In the CAOC Jack Davis and Chris James had cleared two VCPs close to the front line as the primary targets for the mission, and they requested that we be ready to launch two hours before the scheduled Vul time in case the pro-Gad speedboats were at work. The Commodore and his team in the ship, who now included the CO, ran up the plan, liaised with every other asset out there and handed us a neat pack ready for our final detail. This process happened for every mission. The CAOC team rushed about making things happen in a confusing and fast-jet-oriented environment. The Commodore’s team in Ocean worked very long hours to assist in developing the understanding of the plan by getting various maritime assets involved. The CO would spend the early morning in discussion with James and Jack in Italy, while the Commodore’s targeteer got everything she could with a sensor to provide more detail of the route and the targets.
And we aircrew would come well rested and fresh to the briefing room at circa 1400hrs each day to receive the proposition for the next mission. Throughout the afternoon discussions continued while the crews planned. I would discuss the legal elements with the CO and the lawyer in Italy and finally we would settle on the way to approach the mission.
That night the plan was simple. Be ready and react, just as we did every day and night in Afghanistan with the quick reaction VHR pair. We were all well practised at launching quickly with little information, receiving target coordinates while airborne and then arriving on scene and deciding how to fix the problem. This was the stuff of the Apache in Helmand and it is a core skill in all our aircrew. This time we would do it at sea against boats, but the fighting philosophy was no different.

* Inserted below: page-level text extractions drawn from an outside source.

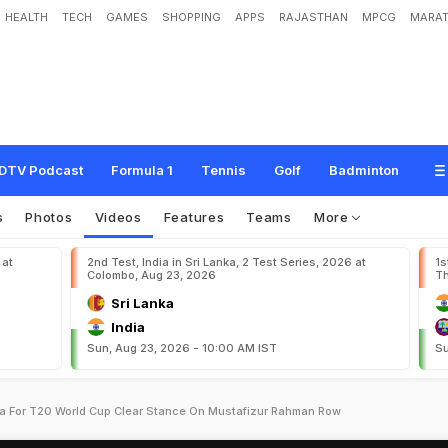
HEALTH
TECH
GAMES
SHOPPING
APPS
RAJASTHAN
MPCG
MARAT
DTV Podcast
Formula 1
Tennis
Golf
Badminton
s
Photos
Videos
Features
Teams
More
 at
2nd Test, India in Sri Lanka, 2 Test Series, 2026 at
1s
Colombo, Aug 23, 2026
Th
Sri Lanka
India
Sun, Aug 23, 2026 - 10:00 AM IST
Su
a For T20 World Cup Clear Stance On Mustafizur Rahman Row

Throughout the afternoon of 12 June the two VCPs were very active, with regular rocket and artillery strikes heading across the front line and into Misrata. The jets and the Pred had been busy, and we waited in anticipation of the evening launch. Late that afternoon I had a telephone conversation with our legal adviser in the CAOC. She gave me the full legal basis of the VCP strike, as she did for every target, but this time she also presented me with her analysis of the potential speedboat strike. The pattern of life, the origin of the boats and the activity they got up to while they were out would all be considered by the CAOC, and we would only be released when they were sure the targets were good to strike. This mission-by-mission assurance from the CAOC told us what we needed to do to make a just and precise trigger pull. With this final and most up-to-date piece of crucial information I briefed the mission in what was now refined to a 30-minute session. We were set, Ocean was in her silent timeline and Nick Stevens and Little Shippers got ready to launch in Machete 2 while John Blackwell and I prepared Machete 1.
During my final checks, as I signed out my morphine and personal weapons, Chris James was once again on the phone from Italy:
All set, and we have a Pred too. He’s limited on fuel and he doesn’t have any Hellfire left. So, if the speedboat task gets done early enough you’ll be getting targets from him over land. Oh, and no pressure but the Attack Helicopter Force Commander has just arrived here and he’s on the shop floor watching all the feeds right now.